Contrary to the opinion of the Regional Court, the respondent’s anticompetitive behaviour is able to distort competition to the detriment of the other market participants to an extent which cannot be deemed negligible. The assessment is – for one - based on the probability that other competitors could imitate the respondent’s behaviour to the detriment of law-abiding competitors. In addition, the financial strain caused by the demanded advance payment is a direct detriment to the consumer. Moreover, because of this arrangement it must seem doubtful from the perspective of the consumer whether he has validly exerted his right of withdrawal by returning the goods in an unstamped parcel (or can validly exert his right by returning the goods this way).
This assessment is not changed by the fact that the respondent points out correctly that the costs of the return consignment amounting to less than EUR 40 are to be born by the buyer (cf. § 357(2)(3) BGB). This provision only states that in this case the parties can agree on an according cost transfer. It does, however, not enable the buyer to unilaterally make the exertion of the right of withdrawal and return conditional on sufficient stamping.
The applicant is also entitled to injunctive relief on the grounds of §§ 3, 4 no. 11 UWG in conjunction with § 307 BGB as far as the respondent points out on her web presence on eBay and in her general terms and conditions linked to the web presence that returned goods respectively parcels which have not been sufficiently post-paid will not be accepted.

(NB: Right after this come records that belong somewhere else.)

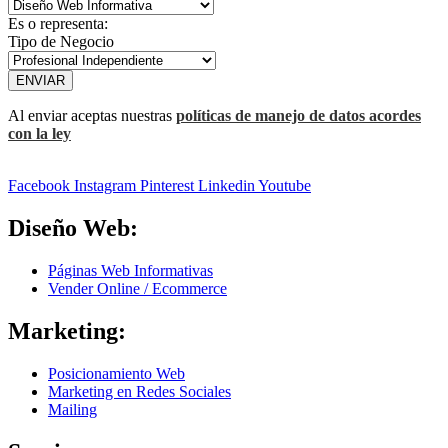
Es o representa:
Tipo de Negocio
ENVIAR
Al enviar aceptas nuestras
políticas de manejo de datos acordes
con la ley
Facebook
Instagram
Pinterest
Linkedin
Youtube
Diseño Web:
Páginas Web Informativas
Vender Online / Ecommerce
Marketing:
Posicionamiento Web
Marketing en Redes Sociales
Mailing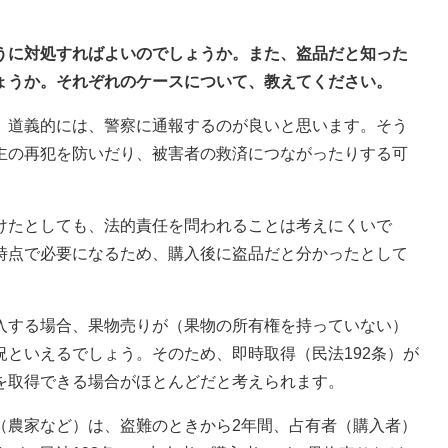
ように対処すればよいのでしょうか。また、盗品だと知った
ょうか。それぞれのケースについて、教えてください。
、道義的には、警察に通報するのが良いと思います。そう
主の再犯を防いだり、被害者の救済につながったりする可
けたとしても、法的責任を問われることは考えにくいで
時点で必要になるため、購入後に盗品だと分かったとして
入する場合、果物売りが（果物の所有権を持っていない）
といえるでしょう。そのため、即時取得（民法192条）が
を取得できる場合がほとんどだと考えられます。
（農家など）は、盗難のときから2年間、占有者（購入者）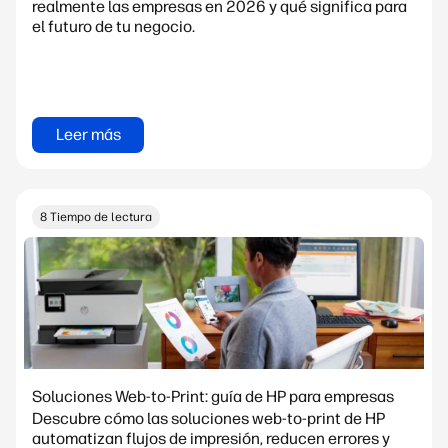
realmente las empresas en 2026 y qué significa para
el futuro de tu negocio.
Leer más
8 Tiempo de lectura
Soluciones Web-to-Print: guía de HP para empresas
Descubre cómo las soluciones web-to-print de HP
automatizan flujos de impresión, reducen errores y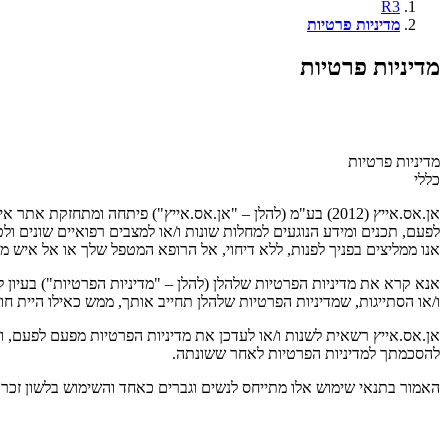
R3
מדיניות פרטיות
מדיניות פרטיות
מדיניות פרטיות
כללי
לפעם, תכנים ומידע הנוגעים למחלות שונות ו/או למצבים רפואיים שונים ול
אנו ממליצים בפניך לפנות, ללא דיחוי, אל הרופא המטפל שלך או אל איש 
אנא קרא את מדיניות הפרטיות שלהלן (להלן – "מדיניות הפרטיות") בעיון
ו/או הסתייגות, שמדיניות הפרטיות שלהלן תחייב אותך, ממש כאילו היית חו
אן.אס.אייץ רשאית לשנות ו/או לעדכן את מדיניות הפרטיות מפעם לפעם, 
להסכמתך למדיניות הפרטיות לאחר ששונתה.
האמור בתנאי שימוש אלו מתייחס לנשים וגברים כאחד והשימוש בלשון זכר ה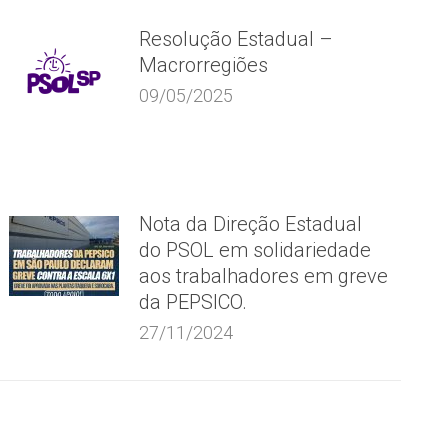
Resolução Estadual –
Macrorregiões
09/05/2025
Nota da Direção Estadual
do PSOL em solidariedade
aos trabalhadores em greve
da PEPSICO.
27/11/2024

The pre-formulated clause defining the moment a contract of sale shall be deemed to be closed between the parties unreasonably and mala fide disadvantages the consumer. It thus is void as per § 307(1) BGB. EBay-sales (including the “buy it now!” sales) conducted over the German eBay site are governed by general terms and conditions issued by eBay Germany. These terms and conditions also contain a special set of rules regarding the conclusion of the contract to which all eBay users (including the sellers) have to submit themselves.
From the bulk of the contracts of sale concluded on eBay a certain model contract has emerged, including a definition of the moment the contract shall be deemed to be concluded between the parties. The respondent’s terms and conditions deviate from this model to the detriment of the consumer. § 9 of eBay’s terms and conditions also provides for the case of the “buy it now!” option that the contract is deemed to be concluded as soon as the buyer makes use of this option, that is, makes his declaration of intent. Accordingly, the buyer is barred from unilaterally making the conclusion of the contract conditional on the delivery of the ordered goods or the receipt of acknowledgment of order in text form. Thus, the pre-formulated clause is to be qualified as a discrimination of eBay buyers, as from their perspective the conclusion of the contract is not made perfect with their declaration of intent but depends from the (later) execution of the respondent’s declaration of will, although the buyer cannot estimate when it will be made.